RedisGears on Redis Cluster and SETS (sismember and SADD)

I want to make sure I am not re-processing sentences when I do nlp pipeline because I calculate rank on next step.
Example code:

def process_item(record):
    shard_id=hashtag()
    log(f"Matcher received {record['key']} and my {shard_id}")
    for each_key in record['value']:
        sentence_key=record['key']+f':{each_key}'
        tokens=set(record['value'][each_key].split(' '))
        processed=execute('SISMEMBER','processed_docs_stage3{%s}' % hashtag(),sentence_key)
        log(f"Matcher thinks {processed}")
        log("Matcher: length of tokens " + str(len(tokens)))
        if not processed:
            execute('SADD','processed_docs_stage3{%s}' % hashtag(),sentence_key)
        else:
            log(f"Alteady processed {sentence_key}")


bg = GearsBuilder('KeysReader')
bg.foreach(process_item)
bg.count()
bg.run('sentence:*',  mode="async_local")

If I run it twice it will produce desired behaviour in logs:
Matcher Alteady processed sentence:PMC5539802.xml:{06S}:53
Is it consistent behaviour? In other words the same hset keys will be allocated to the same shards so Sets behaviour even in cluster configuration will be valid? Obviously if I remove hashtag checks will fail with permission error.
I want to make sure I am not re-processing sentences regardless of gears to shards allocation.

@AlexMikhalev this will work as long as you do not reshard? After reshard you will have to process again the sentenses and recreate the sets (or tolarate reprocessing of the same sentence at least one more time aftet reshard)

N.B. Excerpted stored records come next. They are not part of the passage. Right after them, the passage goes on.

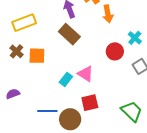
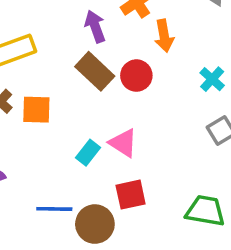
red circle: (115, 51) -> (136, 76), moved
green trapezoid: (132, 111) -> (205, 211), turned -35

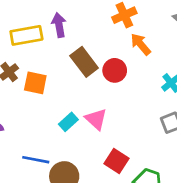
purple arrow: (95, 26) -> (59, 25), moved
orange arrow: (164, 36) -> (141, 44), turned 140
red square: (131, 195) -> (116, 161), moved, turned 35

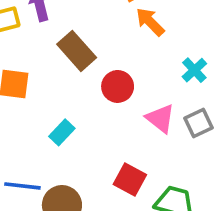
red circle: (115, 70) -> (118, 86), moved
pink triangle: (96, 119) -> (160, 118), moved

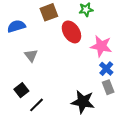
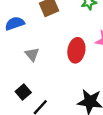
red ellipse: (71, 32) -> (76, 50), moved, turned 45

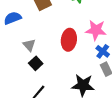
black square: (23, 92) -> (36, 63), moved

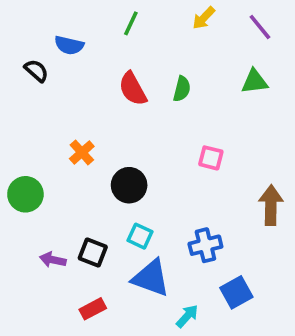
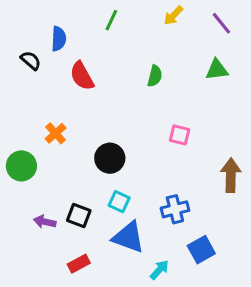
blue semicircle: (69, 45) -> (59, 39), turned -100
red semicircle: (133, 89) -> (82, 76), moved
orange cross: (82, 152) -> (56, 133), moved

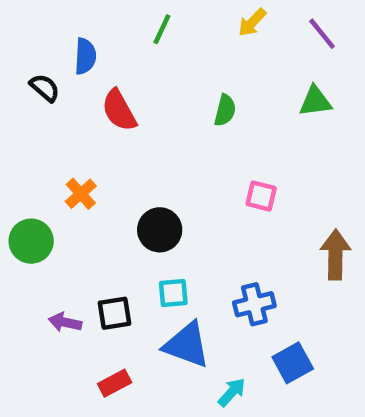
cyan square: (119, 202) -> (173, 293), turned -30
black square: (79, 216) -> (115, 313), turned -30

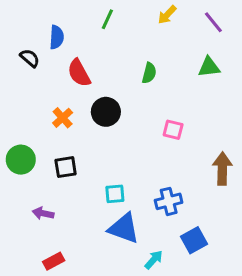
orange cross: (81, 194) -> (63, 118), moved
black circle: (160, 230) -> (106, 112), moved
black square: (115, 313) -> (66, 167), moved
red rectangle: (115, 383) -> (54, 261), moved

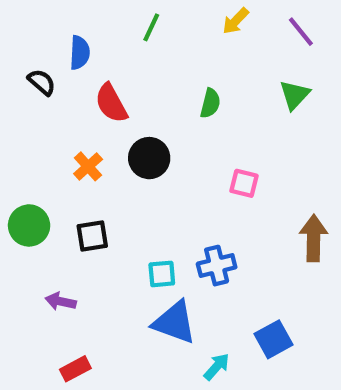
green triangle: (209, 67) -> (295, 95), turned -40
blue cross: (169, 201) -> (217, 266), moved

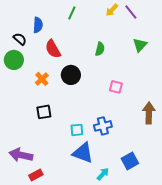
purple line: (301, 32) -> (131, 12), moved
green circle: (29, 225) -> (14, 60), moved
purple arrow: (61, 301) -> (21, 155), moved, size x1.6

Thank you @meirsh, can you help me understand visibility of cluster records in shards:
Let’s say I want to be able to control debug variable via redis cluster in each function I want to add

  debug=execute('GET','debug{%s}'% hashtag()) 
  if debug:
        log(f"Message") 

If I than run redis-cli -p 9001 -h 127.0.0.1 set debug 1, debug variable still will be None.
I remember seeing some clever hack on github proposed by @itamarhaber ?? where it will remap global variable to shards. Or is any other way doing it?

@AlexMikhalev specifically for debugging I would use the Redis log level and add level=‘debug’ to the log function (Runtime - RedisGears - Programmable engine for data processing in Redis):

log(f"message", level='debug')

But generally, you can use command reader to change the debug{hashtag} variable on all the shards:

GB(‘CommandReader’).foreach(lambda x: execute(set, ‘debug{%s}’ % hashtag(), x[1])).register(trigger=‘DebugMode’)

Then do the following to enable debug mode:
> rg.trigger DebugMode 1

1 Like

Thank you @meirsh, my logic for handcrafting debug mod was that I don’t want to restart cluster when I want to change log level. Is it achievable with log and level=‘debug’? My understanding it will require change in redis.conf and restart of all nodes.
I am using similar to second option - except I use ‘ShardsIDReader’ instead of command.

You can do config set loglevel debug on each shard or again use gears with ShardsIDReader to perform this command on all the shards with a single line.